Tuning the Organic Solar Cell Performance of Acceptor 2,6-Dialkylaminonaphthalene Diimides by Varying a Linker between the Imide Nitrogen and a Thiophene Group

Abstract

Core-substituted naphthalene diimides (NDI) are promising candidates as acceptors for organic solar cells. To study their structure–property relationships, a series of 2,6-dialkylamino-NDI compounds with various substituents were synthesized, characterized, and tested in bulk heterojunction solar cells by blending with regioregular poly(3-hexylthiophene) (P3HT). The imide substituents consisted of a linker connected to a thiophene group, where the linker was phenyl, methyl, or ethyl. The core substituents were cyclohexylamino or 2-ethylhexylamino. While the various substituents had little effect on the optoelectronic properties in solution, they strongly affected device performance and blend morphology.
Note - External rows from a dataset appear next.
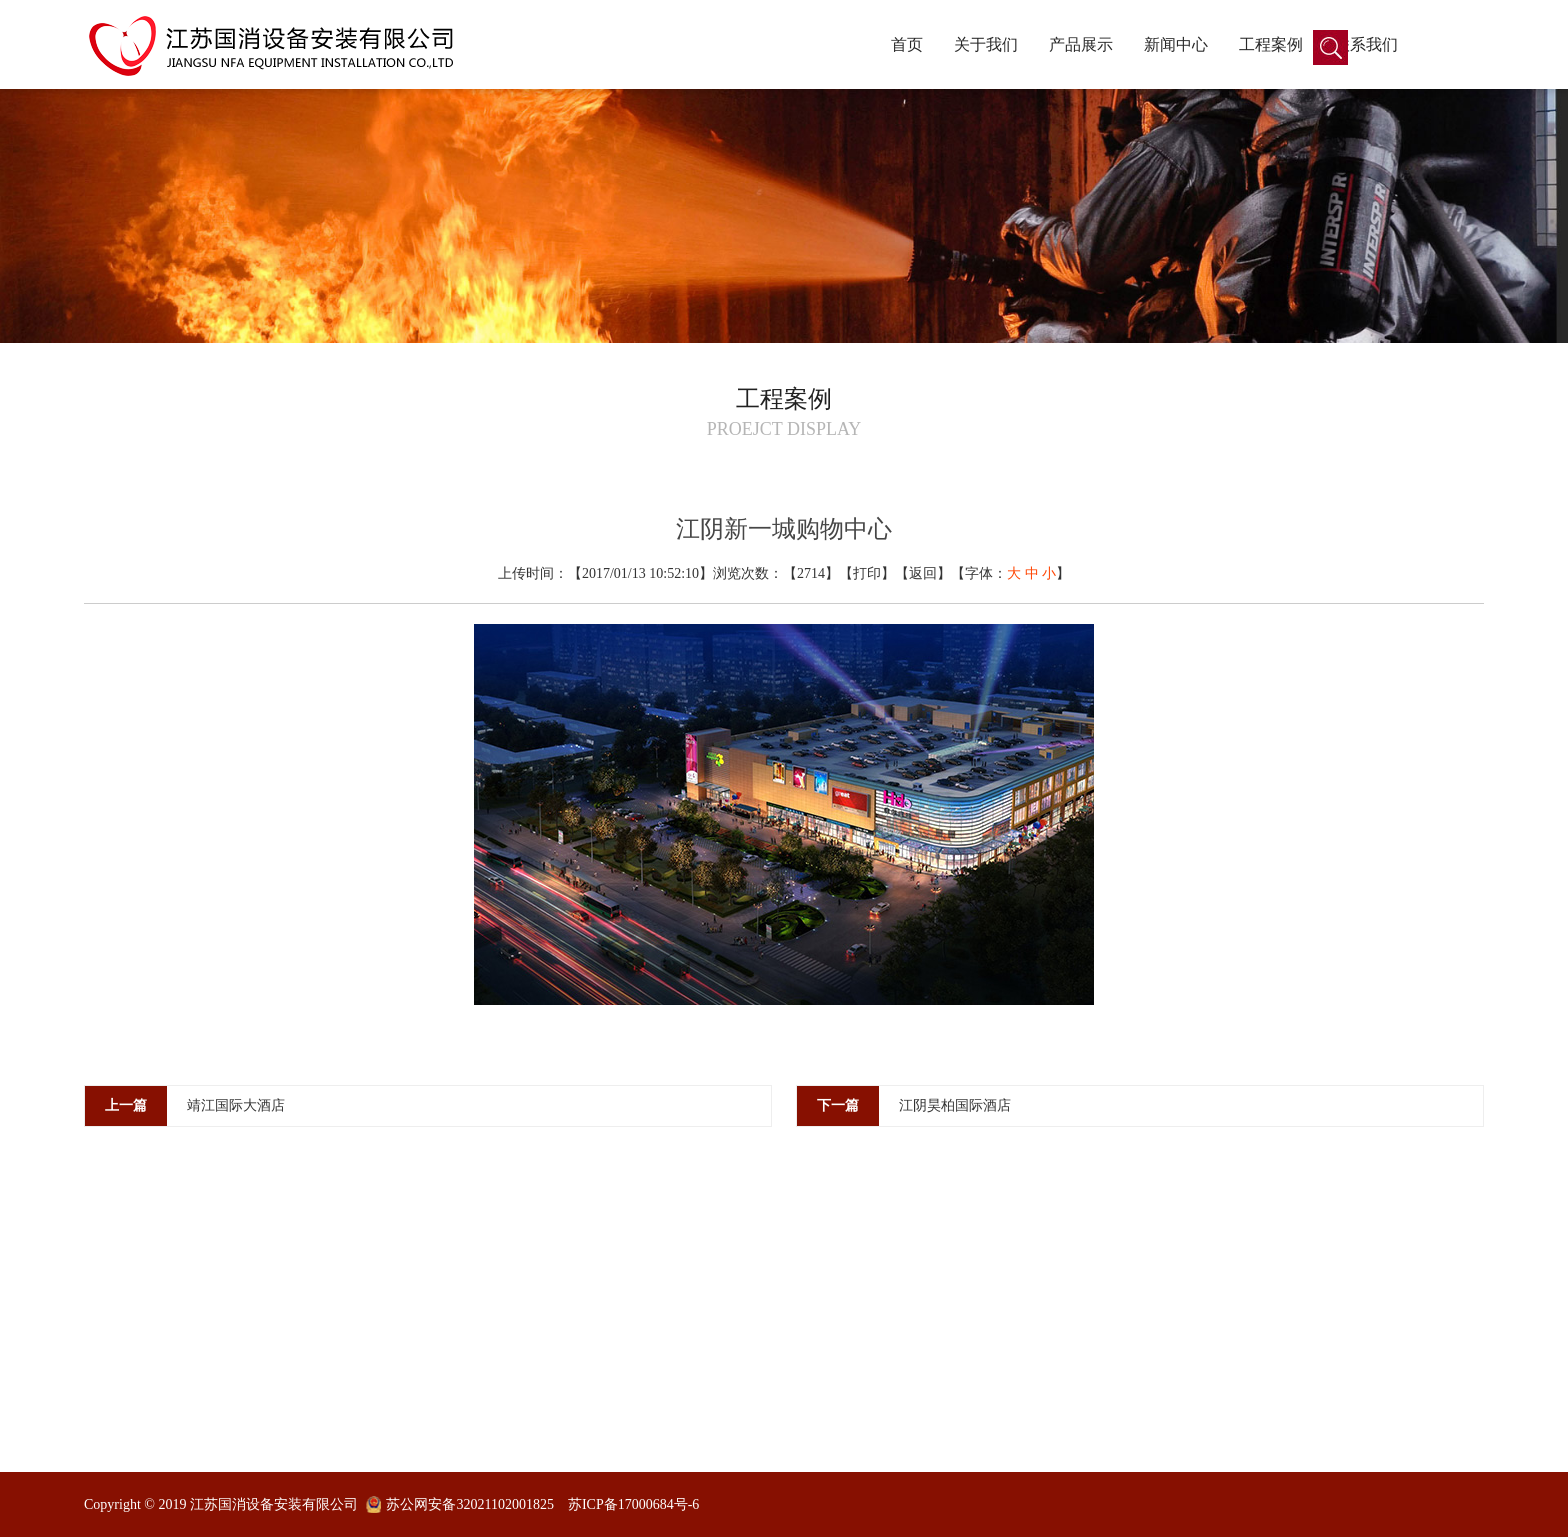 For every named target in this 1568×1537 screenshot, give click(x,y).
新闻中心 (1176, 44)
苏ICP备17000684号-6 (633, 1504)
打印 (867, 573)
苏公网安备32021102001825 (469, 1504)
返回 (923, 573)
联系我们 (1366, 44)
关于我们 (986, 44)
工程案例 (1271, 44)
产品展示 (1081, 44)
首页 (907, 44) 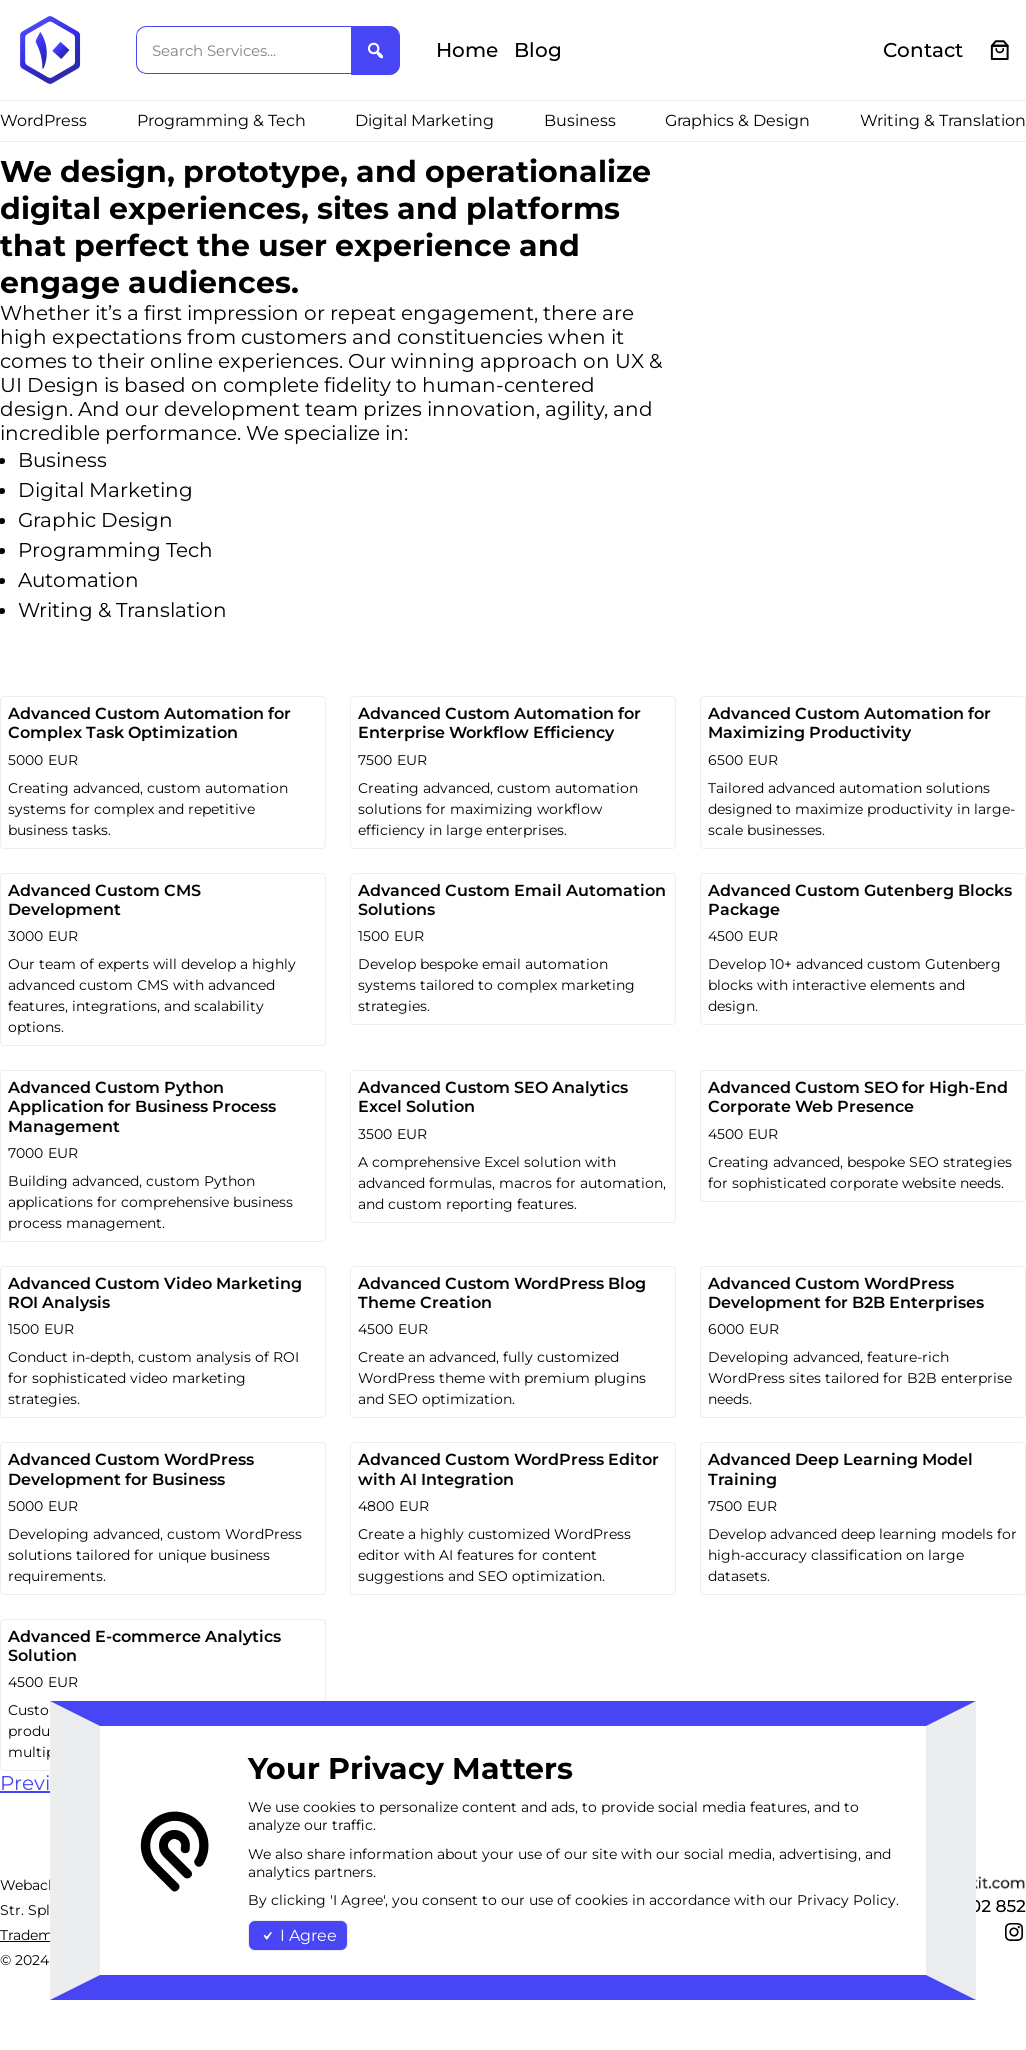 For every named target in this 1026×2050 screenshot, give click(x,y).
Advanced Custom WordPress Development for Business (131, 1469)
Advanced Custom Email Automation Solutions (512, 900)
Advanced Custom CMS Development (104, 900)
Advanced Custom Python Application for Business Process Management (142, 1106)
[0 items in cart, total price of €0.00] (1000, 50)
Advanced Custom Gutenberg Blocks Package (860, 900)
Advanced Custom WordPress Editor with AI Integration (508, 1469)
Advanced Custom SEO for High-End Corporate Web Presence (858, 1097)
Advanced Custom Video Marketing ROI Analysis (155, 1293)
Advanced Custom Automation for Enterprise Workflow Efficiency (499, 723)
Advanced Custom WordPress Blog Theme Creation (502, 1293)
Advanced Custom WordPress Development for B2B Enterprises (846, 1293)
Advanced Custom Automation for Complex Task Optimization (149, 723)
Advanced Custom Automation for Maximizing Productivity (849, 723)
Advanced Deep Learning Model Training (840, 1469)
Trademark (37, 1935)
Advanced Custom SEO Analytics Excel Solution (493, 1097)
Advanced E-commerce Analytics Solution (144, 1646)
Under the conditions studied, the best performance was obtained with the methyl linker combined with the cyclohexylamino core substituent, with a power conversion efficiency of 0.48% and a high open circuit voltage of 0.97 V. For blends of P3HT with modified NDI non-fullerene acceptors, the methyl linker promoted larger phase-separated domains than the ethyl or phenyl linkers. DFT calculations showed that the linker determines the orientation of the thiophene conjugated plane with respect to the NDI conjugated plane. That angle was 114°, 45°–61°, and 8° for the methyl, phenyl, and ethyl linkers, respectively. Using thiophene at the end of the imide substituent adds a unique dimension to tune morphology and influence the molecular heterojunction between donor and acceptor.